Day Four: Passport Processing

Problem statement
Solution code

Part 1

In today's puzzle, we are given a data file that represents a batch of passports to validate. I think the hardest part of the solution you'll see is that there are only so many synonyms for "validation," so it can get a little wordy. Let's start!

As usual, the first step is to handle data validation. The input file contains a list of passports, where a passport is a set of key-value pairs that are separated by colons. A passport may take up one or more lines, and each passport is separated by a blank line. As I mentioned in a previous article, I'm going to create separate functions for parse-input and parse-passport, where the former breaks up the input file into each unparsed passport, and the latter parses the passport itself. This also makes testing with the REPL easier.

For parse-input, the tricky part is dealing with the variable number of lines. There's probably a simpler solution, but I'm not too upset with my function. Let's go through it line by line.

NOTE: The description below of parse-input and parse-passport will work and was my solution, but I've since found a simpler solution. My source code now shows the new functions. See the "Revisions" section at the bottom of this document for details. So either skip these next two functions, or read them and then see how they changed below.
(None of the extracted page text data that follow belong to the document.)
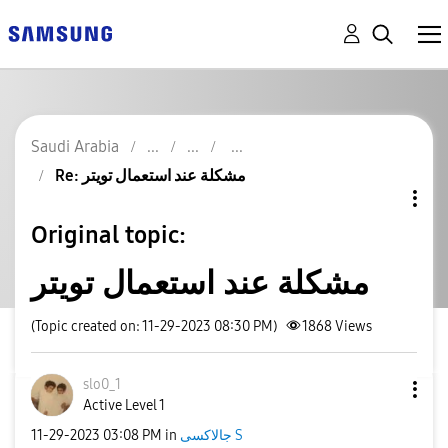
Saudi Arabia
Re: مشكلة عند استعمال تويتر
Original topic:
مشكلة عند استعمال تويتر
(Topic created on: 11-29-2023 08:30 PM)
1868
Views
slo0_1
Active Level 1
جالاكسى S
in
03:08 PM
‎11-29-2023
Split the input into each line, so we get a sequence of strings. The shape of the result will be ("a" "b" "c" "" "d" "e" "").
Use partition-by to create groupings of lines, separated by the empty lines. partition-by takes in a sequence and returns a sequence of sequences that are broken apart based on the predicate. In this case, my predicate is #(str/blank? %), which means to group together all lines until we reach an empty line; then start a new group. The shape of the result will be (("a" "b" "c") ("") ("d" "e") ("")).
Now we need to get rid of the empty groups, since we don't need them. A simple filter should work, and (filter #(not= % '(""))) does the trick. Note that we need to filter out groups with a single blank string, rather than filtering out blank strings themselves, so (filter #(not (str/empty? %))) is incorrect. The shape of the result will be (("a" "b" "c") ("d" "e")).
To finish the initial parsing, we want each passport's data to be represented as a single line, since the passport parser shouldn't care how many lines the input originally used. (map #(str/join " " %)) works well here, as we join all strings into a single large string, adding in an empty string to avoid accidentally joining the last key-value pair from one line with the first pair from the next. The shape of the result is a nice clean ("a b c" "d e").
Finally, we send each value on to the yet-unwritten parse-passport function.

(defn parse-input [input]
  (->> (str/split-lines input)
       (partition-by #(str/blank? %))
       (filter #(not= '("") %))
       (map #(str/join " " %))
       (map parse-passport)))

Let's move on to parse-passport. The input line is a string of key:value strings, separated by spaces. A reasonable structure for a passport would be a simple map, so this isn't too hard. First we split the line into each key:value string using a space regex - (str/split line #" "). Then for each substring, we can again use a regex split on the colon character, and that will map each substring into a two-element vector. Finally, merge it all into a map.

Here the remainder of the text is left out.